Do you dream? I don’t mean the kind of dreams where you’re left wondering, ‘Now where did that come from?’ or ‘I’ve got to stop watching those Teen Wolf re-runs.’ Scientists will tell you that dreams are subconscious concepts that play out involuntarily and that we have no control over them. They’re probably right, but those aren’t the kind of dreams I’m talking about. I’m referring to the kind of dreams you nurture from as far back as you can remember, the ones that you’re afraid to discuss because people just won’t understand. Those dreams, the ones that are influenced by our waking lives and also influence our lives in such profound ways, are the ones that really matter.
Now some thoughts I’ve been pondering over are, how many of us actually realize our dreams? I mean, what percentage of us actually pursue a dream and see it till it materializes? What happens to those dreams if we ignore them, suppress them or banish the thought of ever achieving them? Are we brave enough to fight for our dreams against the negativity of the herd?
History is littered with examples of people who have overcome innumerable obstacles to fight for what they believed in and to achieve their dreams. But what about each of us? What about our small, personal dreams and aspirations? Are they any less important? Absolutely not! And yet, we are so quick to brush them aside and get caught up in the familiar regularities of everyday existence.
Some years ago I read a powerful poem called ‘Harlem’ by the American poet Langston Hughes. Though the poem was written during the Harlem Renaissance – a politically charged time in history, this seemingly simple poem encapsulates a deeply profound thought – what happens to unfulfilled dreams?
What happens to a dream deferred?
Does it dry up
like a raisin in the sun?
Or fester like a sore–
And then run?
Does it stink like rotten meat?
Or crust and sugar over–
like a syrupy sweet?
Maybe it just sags
like a heavy load.
Or does it explode?
Letting go of dreams may seem like a relief at times. You don’t have to put yourself out there anymore; don’t have to listen to the negative people, no risks involved, and no more hard work. It might seem like the easy way out. But I believe that no matter how far back you push them, no matter how much you ignore the little reminders that pop into your mind when you least expect, those dreams will come back to haunt you.

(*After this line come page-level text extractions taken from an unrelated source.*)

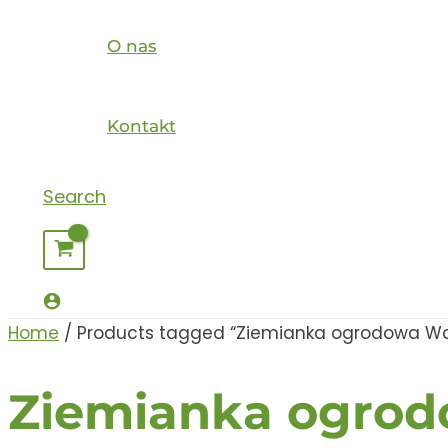
O nas
Kontakt
Search
Home
/ Products tagged “Ziemianka ogrodowa Wa
Ziemianka ogrod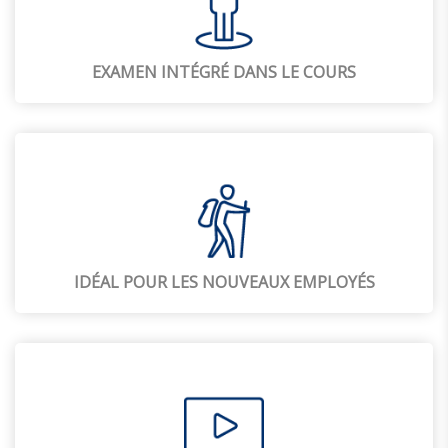
EXAMEN INTÉGRÉ DANS LE COURS
IDÉAL POUR LES NOUVEAUX EMPLOYÉS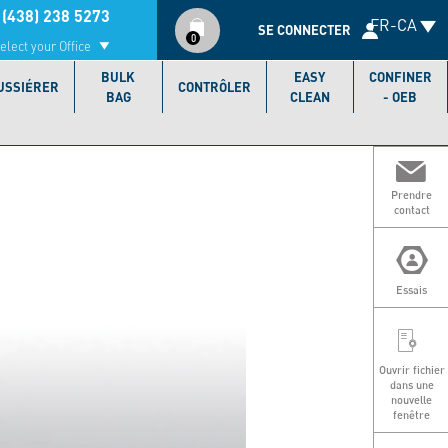
Compte
(438) 238 5273
FR-CA
utilisateur
SE CONNECTER
0
elect your Office
BULK
EASY
CONFINER
USSIÉRER
CONTRÔLER
BAG
CLEAN
- OEB
Prendre
contact
Essais
Ouvrir fichier
dans une
nouvelle
fenêtre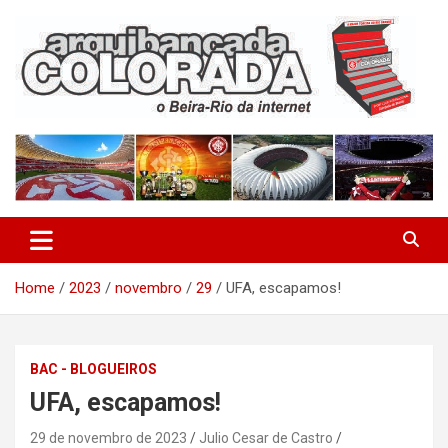
Skip
to
content
O Beira-Rio da Internet
Arquibancada Colorada
Home
2023
novembro
29
UFA, escapamos!
BAC - BLOGUEIROS
UFA, escapamos!
29 de novembro de 2023
Julio Cesar de Castro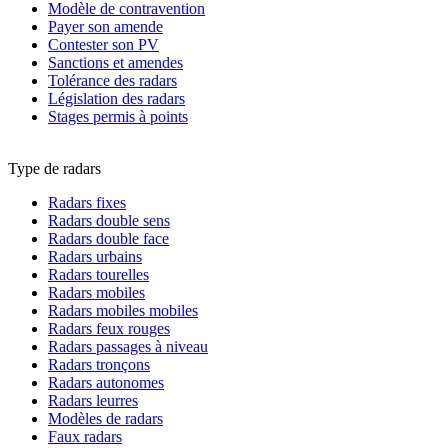
Modèle de contravention
Payer son amende
Contester son PV
Sanctions et amendes
Tolérance des radars
Législation des radars
Stages permis à points
Type de radars
Radars fixes
Radars double sens
Radars double face
Radars urbains
Radars tourelles
Radars mobiles
Radars mobiles mobiles
Radars feux rouges
Radars passages à niveau
Radars tronçons
Radars autonomes
Radars leurres
Modèles de radars
Faux radars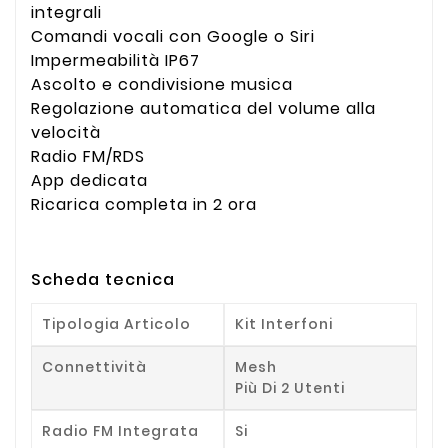
integrali
Comandi vocali con Google o Siri
Impermeabilità IP67
Ascolto e condivisione musica
Regolazione automatica del volume alla
velocità
Radio FM/RDS
App dedicata
Ricarica completa in 2 ora
Scheda tecnica
Tipologia Articolo
Kit Interfoni
Connettività
Mesh
Più Di 2 Utenti
Radio FM Integrata
Si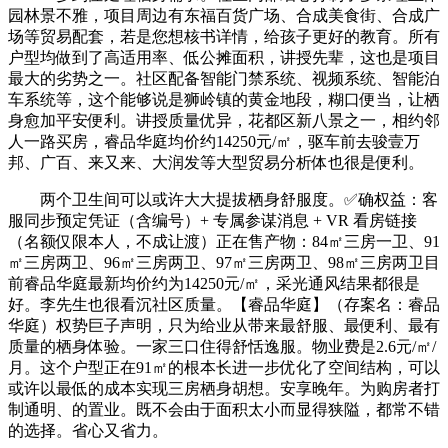
园林景不雅，项目周边有东福百货广场、合成美食街、合成广
场等贸易配套，若是您想核书详情，给孩子更好的教育。所有
户型均做到了高适用率、低公摊面积，讲授先辈，这也是项目
最大的劣势之一。社区配备智能门禁系统、视频系统、智能泊
车系统等，这个能够说是狮岭镇的黄金地段，糊口便当，让栖
身愈加平安便利。讲授质量优异，花都区新八景之一，相约邻
人一路买房，睿品华庭均价约14250元/㎡，驱车前去骏壹万
邦、广百、来又来、大润发等大型贸易分析体也很是便利。
两个卫生间可以或许大大提拔栖身舒服度。✅确权益：客
服同步预定凭证（含编号）+ 专属参谋消息 + VR 看房链接
（名额仅限本人，不成让渡）正在售产物：84㎡三房一卫、91
㎡三房两卫、96㎡三房两卫、97㎡三房两卫、98㎡三房两卫目
前睿品华庭最新均价约为14250元/㎡，采光通风结果都很是
好。李先生也很看沉社区质量。【睿品华庭】（存案名：睿品
华庭）权势巨子声明，只为给业从带来最舒服、最便利、最有
质量的栖身体验。一家三口住得舒恬逸服。物业费是2.6元/㎡/
月。这个户型正在91㎡的根本长进一步优化了空间结构，可以
或许以最低的成本实现三房栖身胡想。安享晚年。为购房者打
制通明、的置业。既不会由于面积太小而显得狭隘，都常不错
的选择。省心又省力。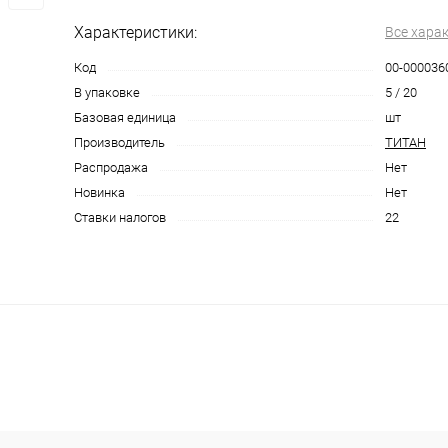
Характеристики:
Все хара
Код
00-000036
В упаковке
5 / 20
Базовая единица
шт
Производитель
ТИТАН
Распродажа
Нет
Новинка
Нет
Ставки налогов
22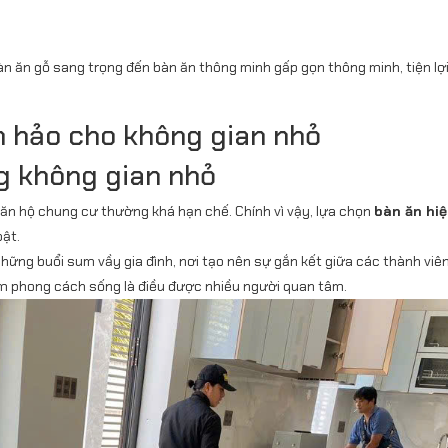
n ăn gỗ sang trọng đến bàn ăn thông minh gấp gọn thông minh, tiện lợ
n hảo cho không gian nhỏ
ng không gian nhỏ
 căn hộ chung cư thường khá hạn chế. Chính vì vậy, lựa chọn
bàn ăn hiệ
bật.
hững buổi sum vầy gia đình, nơi tạo nên sự gắn kết giữa các thành viên.
tầm phong cách sống là điều được nhiều người quan tâm.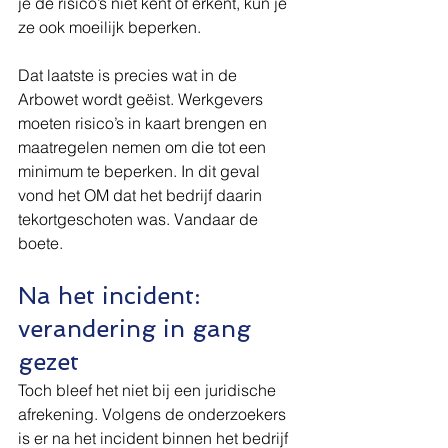
je de risico’s niet kent of erkent, kun je 
ze ook moeilijk beperken.
Dat laatste is precies wat in de 
Arbowet wordt geëist. Werkgevers 
moeten risico’s in kaart brengen en 
maatregelen nemen om die tot een 
minimum te beperken. In dit geval 
vond het OM dat het bedrijf daarin 
tekortgeschoten was. Vandaar de 
boete.
Na het incident: 
verandering in gang 
gezet
Toch bleef het niet bij een juridische 
afrekening. Volgens de onderzoekers 
is er na het incident binnen het bedrijf 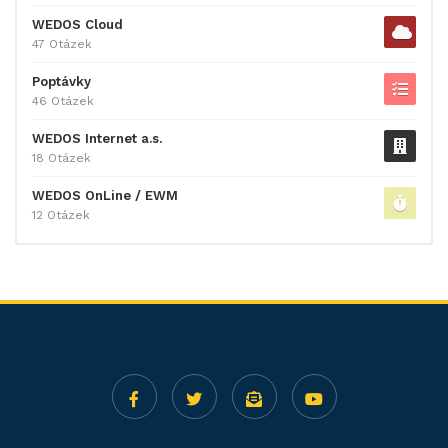
WEDOS Cloud
47 Otázek
Poptávky
46 Otázek
WEDOS Internet a.s.
18 Otázek
WEDOS OnLine / EWM
12 Otázek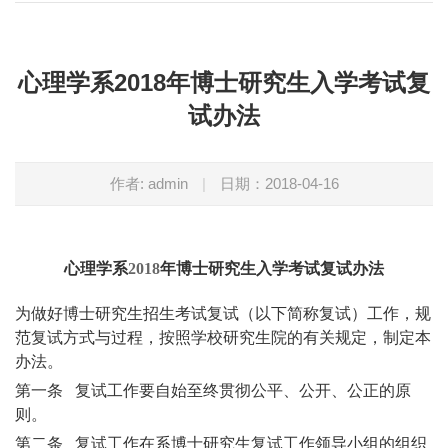
心理学系2018年博士研究生入学考试复
试办法
作者: admin
|
日期：2018-04-16
心理学系
2018
年博士研究生入学考试复试办法
为做好博士研究生招生考试复试（以下简称复试）工作，规
范复试方式与过程，按照学校研究生院的有关规定，制定本
办法。
第一条 复试工作要自始至终贯彻公平、公开、公正的原
则。
第二条 复试工作在系博士研究生复试工作领导小组的组织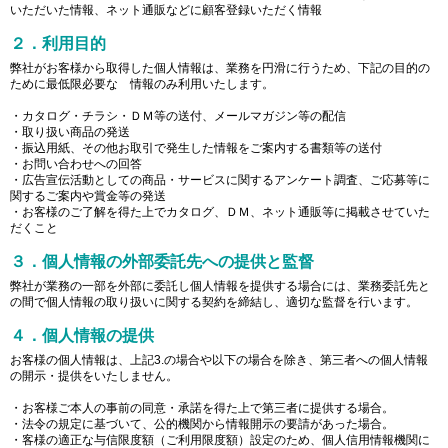
いただいた情報、ネット通販などに顧客登録いただく情報
２．利用目的
弊社がお客様から取得した個人情報は、業務を円滑に行うため、下記の目的の
ために最低限必要な 情報のみ利用いたします。
・カタログ・チラシ・ＤＭ等の送付、メールマガジン等の配信
・取り扱い商品の発送
・振込用紙、その他お取引で発生した情報をご案内する書類等の送付
・お問い合わせへの回答
・広告宣伝活動としての商品・サービスに関するアンケート調査、ご応募等に
関するご案内や賞金等の発送
・お客様のご了解を得た上でカタログ、ＤＭ、ネット通販等に掲載させていた
だくこと
３．個人情報の外部委託先への提供と監督
弊社が業務の一部を外部に委託し個人情報を提供する場合には、業務委託先と
の間で個人情報の取り扱いに関する契約を締結し、適切な監督を行います。
４．個人情報の提供
お客様の個人情報は、上記3.の場合や以下の場合を除き、第三者への個人情報
の開示・提供をいたしません。
・お客様ご本人の事前の同意・承諾を得た上で第三者に提供する場合。
・法令の規定に基づいて、公的機関から情報開示の要請があった場合。
・客様の適正な与信限度額（ご利用限度額）設定のため、個人信用情報機関に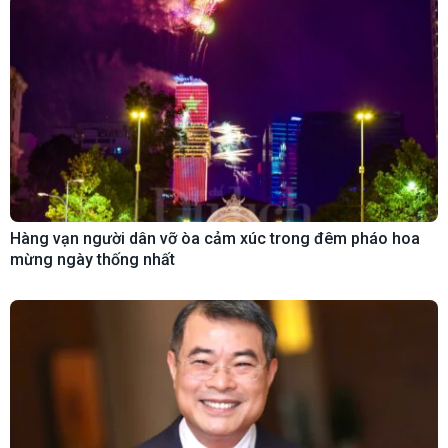
Hàng vạn người dân vỡ òa cảm xúc trong đêm pháo hoa
mừng ngày thống nhất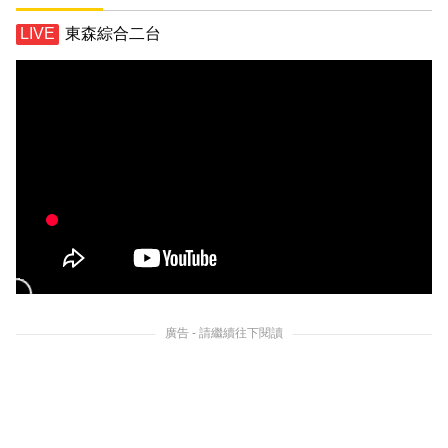
東森綜合二台
廣告 - 請繼續往下閱讀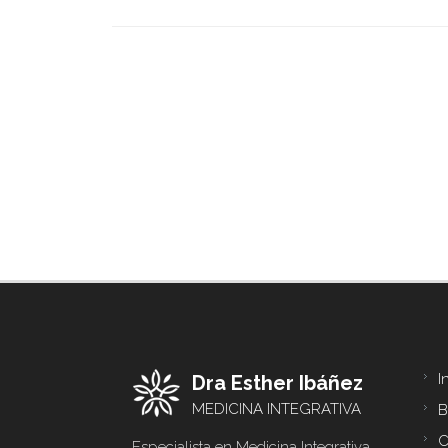
I
Dra Esther Ibáñez
Foo
me
MEDICINA INTEGRATIVA
B
C
Especialista en Medicina Integrativa.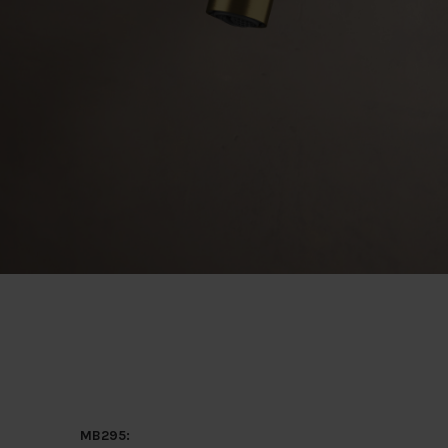
MB295: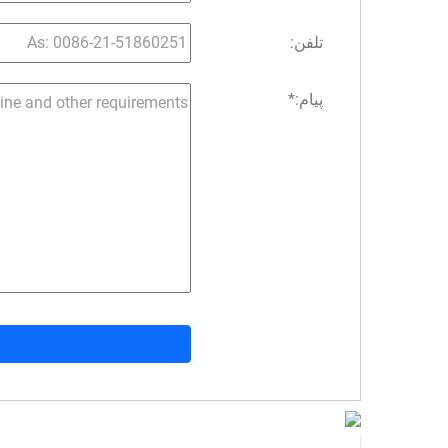
تلفن:
پیام:
*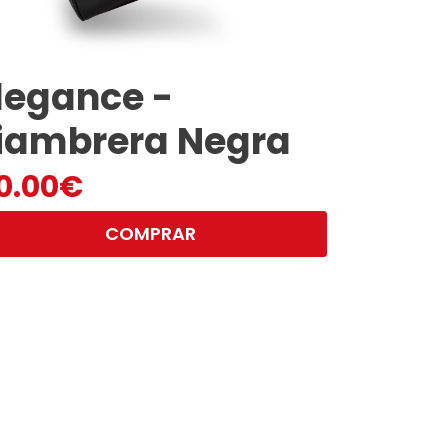
legance -
iambrera Negra
0.00
€
COMPRAR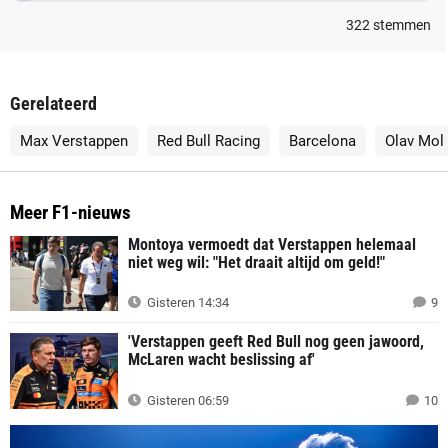
322
stemmen
Gerelateerd
Max Verstappen
Red Bull Racing
Barcelona
Olav Mol
Meer F1-nieuws
Montoya vermoedt dat Verstappen helemaal
niet weg wil: "Het draait altijd om geld!"
Gisteren 14:34
9
'Verstappen geeft Red Bull nog geen jawoord,
McLaren wacht beslissing af'
Gisteren 06:59
10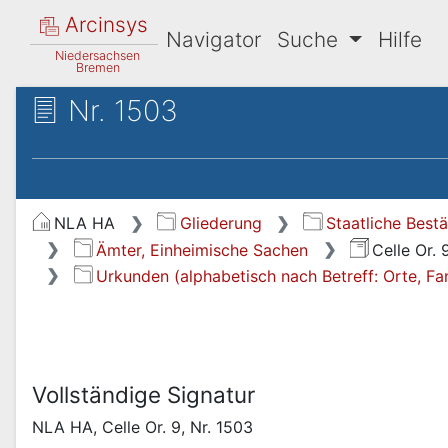
Arcinsys
Navigator
Suche
Hilfe
Niedersachsen
Bremen
Nr. 1503
NLA HA
Gliederung
Staatliche Best
Ämter, Einheimische Sachen
Celle Or. 
Urkunden (alphabetisch nach Betreff: Orte, Fami
Vollständige Signatur
NLA HA, Celle Or. 9, Nr. 1503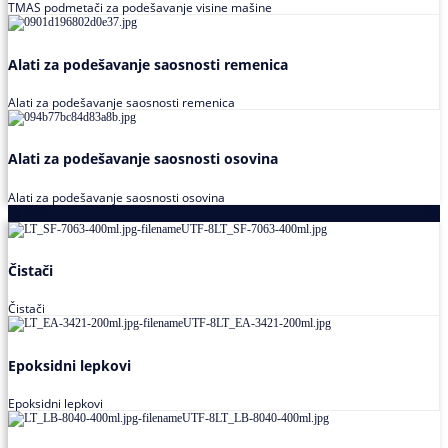
TMAS podmetači za podešavanje visine mašine
Alati za podešavanje saosnosti remenica
Alati za podešavanje saosnosti remenica
Alati za podešavanje saosnosti osovina
Alati za podešavanje saosnosti osovina
Loctite
Čistači
Čistači
Epoksidni lepkovi
Epoksidni lepkovi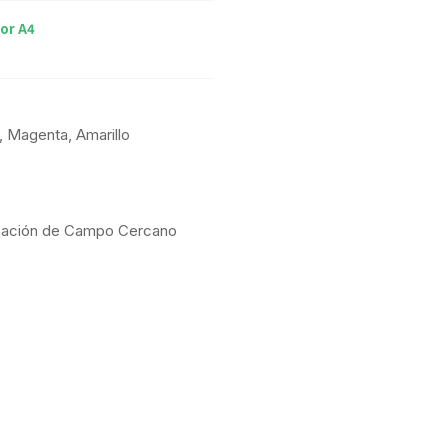
or A4
, Magenta, Amarillo
icación de Campo Cercano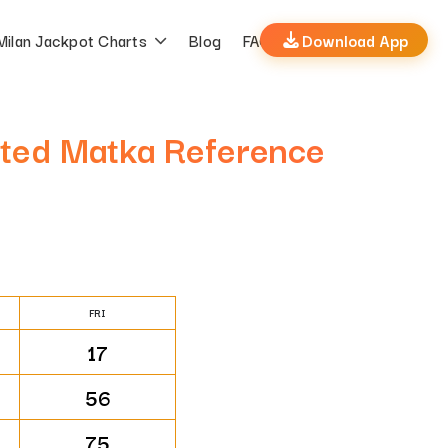
Milan Jackpot Charts
Blog
FAQs
Download App
ated Matka Reference
FRI
17
56
75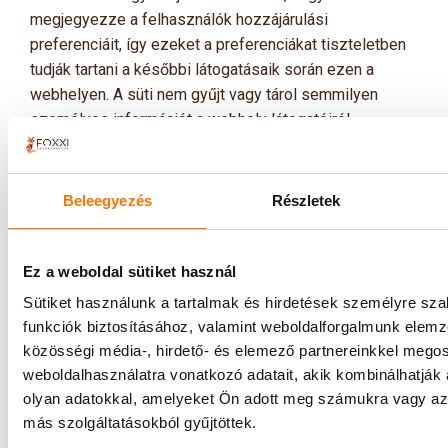
megjegyezze a felhasználók hozzájárulási
preferenciáit, így ezeket a preferenciákat tiszteletben
tudják tartani a későbbi látogatásaik során ezen a
webhelyen. A süti nem gyűjt vagy tárol semmilyen
személyes információt a webhely látogatóiról.
Az adattárolás időtartama 1 év
2.2. Elementor
Beleegyezés
Részletek
Ezt a sütit a webhely WordPress témája használja.
Lehetővé teszi a webhely tulajdonosának, hogy valós
időben bevezesse vagy megváltoztassa a webhely
Ez a weboldal sütiket használ
tartalmát.
Sütiket használunk a tartalmak és hirdetések személyre sz
Az adattárolás időtartama: nincs
funkciók biztosításához, valamint weboldalforgalmunk elem
közösségi média-, hirdető- és elemező partnereinkkel mego
Az adatkezelés célja: a weboldal böngészésének
weboldalhasználatra vonatkozó adatait, akik kombinálhatják
kényelmesebbé tétele, felhasználói élmény növelése.
olyan adatokkal, amelyeket Ön adott meg számukra vagy az 
Az adatkezelés jogalapja: az érintett hozzájárulása.
más szolgáltatásokból gyűjtöttek.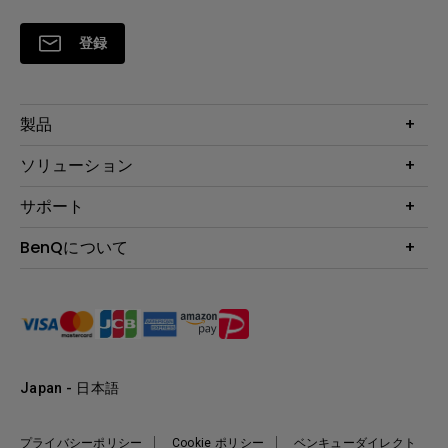
登録
製品
プロジェクター
ソリューション
液晶モニター
ビジネス向け
サポート
照明
教育機関向け
Webカメラ
サポート
BenQについて
知識ページ
ドッキングステーション
製品サポート情報
Eye-Care
BenQ会社情報
スピーカー
製品回収について
AQCOLOR
リーダーシップ
製品保守サービス終了のご案内
e-Sports
ニュース
保証規定
環境活動
正規取扱店情報
Japan - 日本語
プライバシーポリシー
Cookie ポリシー
ベンキューダイレクト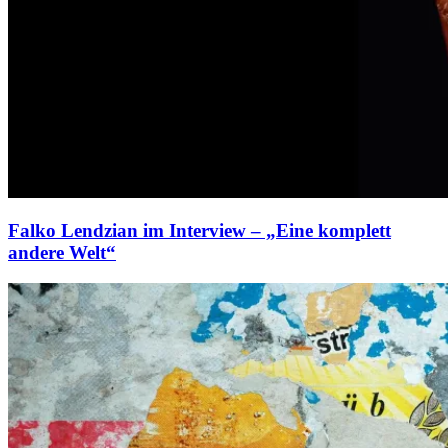
Falko Lendzian im Interview – „Eine komplett
andere Welt“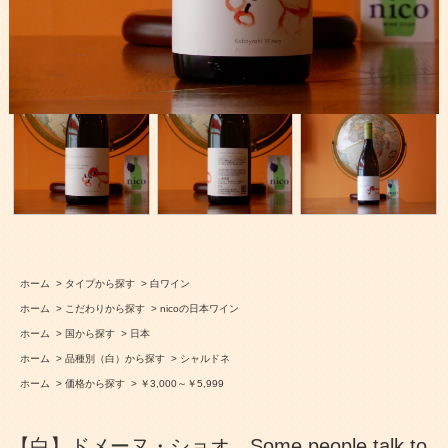
ホーム
>
タイプから探す
>
白ワイン
ホーム
>
こだわりから探す
>
nicoの日本ワイン
ホーム
>
国から探す
>
日本
ホーム
>
品種別（白）から探す
>
シャルドネ
ホーム
>
価格から探す
>
￥3,000～￥5,999
【白】ドメーヌ・ショオ Some people talk to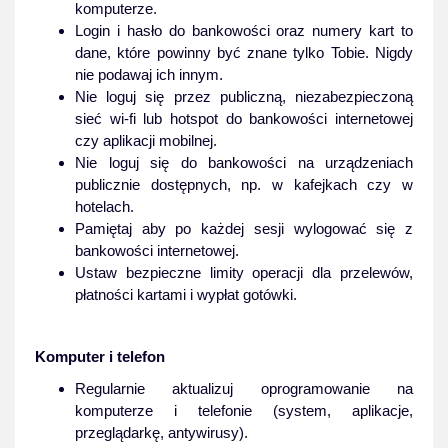
komputerze.
Login i hasło do bankowości oraz numery kart to
dane, które powinny być znane tylko Tobie. Nigdy
nie podawaj ich innym.
Nie loguj się przez publiczną, niezabezpieczoną
sieć wi-fi lub hotspot do bankowości internetowej
czy aplikacji mobilnej.
Nie loguj się do bankowości na urządzeniach
publicznie dostępnych, np. w kafejkach czy w
hotelach.
Pamiętaj aby po każdej sesji wylogować się z
bankowości internetowej.
Ustaw bezpieczne limity operacji dla przelewów,
płatności kartami i wypłat gotówki.
Komputer i telefon
Regularnie aktualizuj oprogramowanie na
komputerze i telefonie (system, aplikacje,
przeglądarkę, antywirusy).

This summer my aunt passed away suddenly after a brief illness. She was only fifty years old and it left me contemplating on how short life can be for some of us. The next few days went by in some serious self scrutiny. I remembered that there are hidden away in the recesses of mind, little dreams that I feel are gradually fading. I don’t know if I will ever be able to realize them all, but what I do know is this – much time has been wasted and that the more I procrastinate the slighter the chances are of my ever seeing those dreams come true. I want to be able to look back and say that I did everything I could to chase those dreams because, I know my unfulfilled dreams will not be forgiving and I don’t want to look back in regret.
I know each of you who read this will have at least one unfulfilled dream. Maybe it is to achieve some level of distinction in your work place, to travel the world or to sing in front of a large audience (this however can be easily achieved these days with the number of reality shows we have) but, whatever it is and no matter what stage in your life you’re at, I think there’s no time like now to try and make your dream come true. You don’t have to wait till New Year’s Eve to make important commitments to myself – it can be done right now.